Last week, I had an interesting discussion in the Postgres hackers mailing list about integrating pg_reorg features (possibility to reorganize a table without locks on it) directly into postgres core. Community strongly suggested that pg_reorg cannot be integrated as-is in the contribution modules of postgres core, and instead postgres should provide native ways to reorganize a table without taking heavy locks. This means that a table could be reindexed or clustered, and at the same time read and writes operations could still happen in parallel. What is particularly useful when an index is broken in a production database, as you could keep your table free of access for the other sessions running while the table is reorganized.

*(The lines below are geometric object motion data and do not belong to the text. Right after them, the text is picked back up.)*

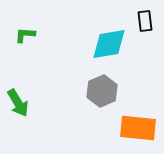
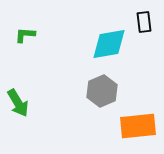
black rectangle: moved 1 px left, 1 px down
orange rectangle: moved 2 px up; rotated 12 degrees counterclockwise
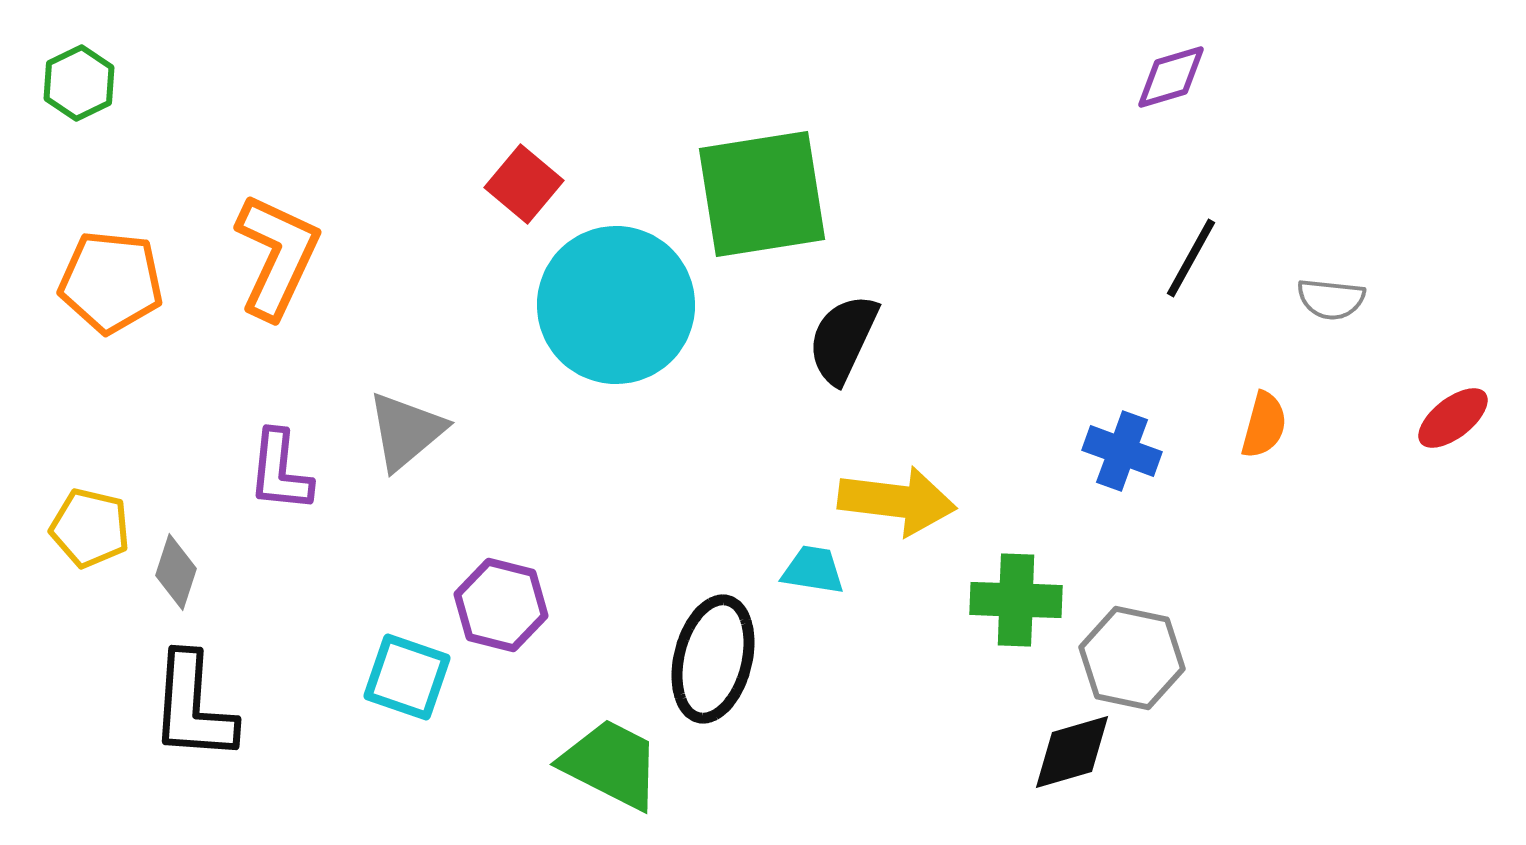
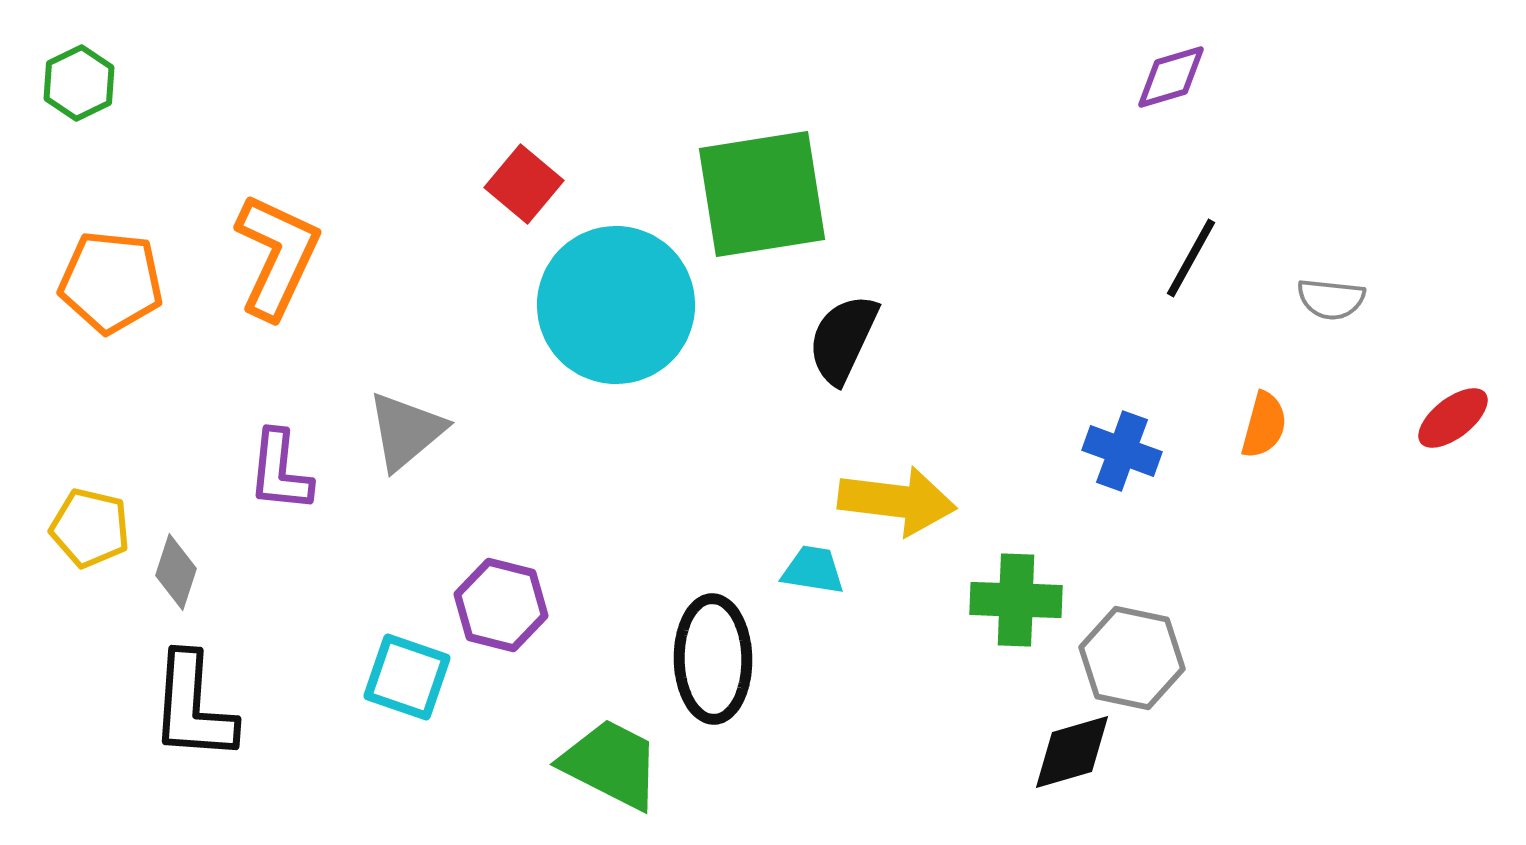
black ellipse: rotated 15 degrees counterclockwise
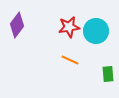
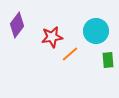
red star: moved 17 px left, 10 px down
orange line: moved 6 px up; rotated 66 degrees counterclockwise
green rectangle: moved 14 px up
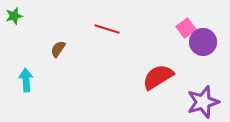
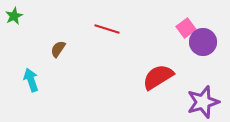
green star: rotated 12 degrees counterclockwise
cyan arrow: moved 5 px right; rotated 15 degrees counterclockwise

So, the following suggestions have been made:
- Implementation of CLUSTER CONCURRENTLY
- Implementation of REINDEX CONCURRENTLY
- ALTER TABLE CONCURRENTLY
- Extend autovacuum to perform REINDEX and CLUSTER in parallel automatically
ALTER TABLE, CLUSTER and REINDEX share a common thing: they need high-level locks to be performed. So there is a risk that the table being manipulated by one of those operations could not be accessible for a long time, especially of the table is huge. The locks taken would block read and/or write operations for the other sessions, what is not acceptable for production environment if a critical table is touched.
Working on ALTER TABLE might be a huge piece of work, CLUSTER and REINDEX look more accessible. So I took some week-end spare time while a typhoon was on Tokyo area to write some code and studied the case of REINDEX CONCURRENTLY. And I finished with a patch, yeah!
Here are more details about the feature proposed… You can rebuild a table or an index concurrently with such commands:
REINDEX INDEX ind CONCURRENTLY;
REINDEX TABLE tab CONCURRENTLY;
REINDEX CONCURRENTLY has the following restrictions:
-
REINDEX [ DATABASE SYSTEM ] cannot be run concurrently. - REINDEX CONCURRENTLY cannot run inside a transaction block.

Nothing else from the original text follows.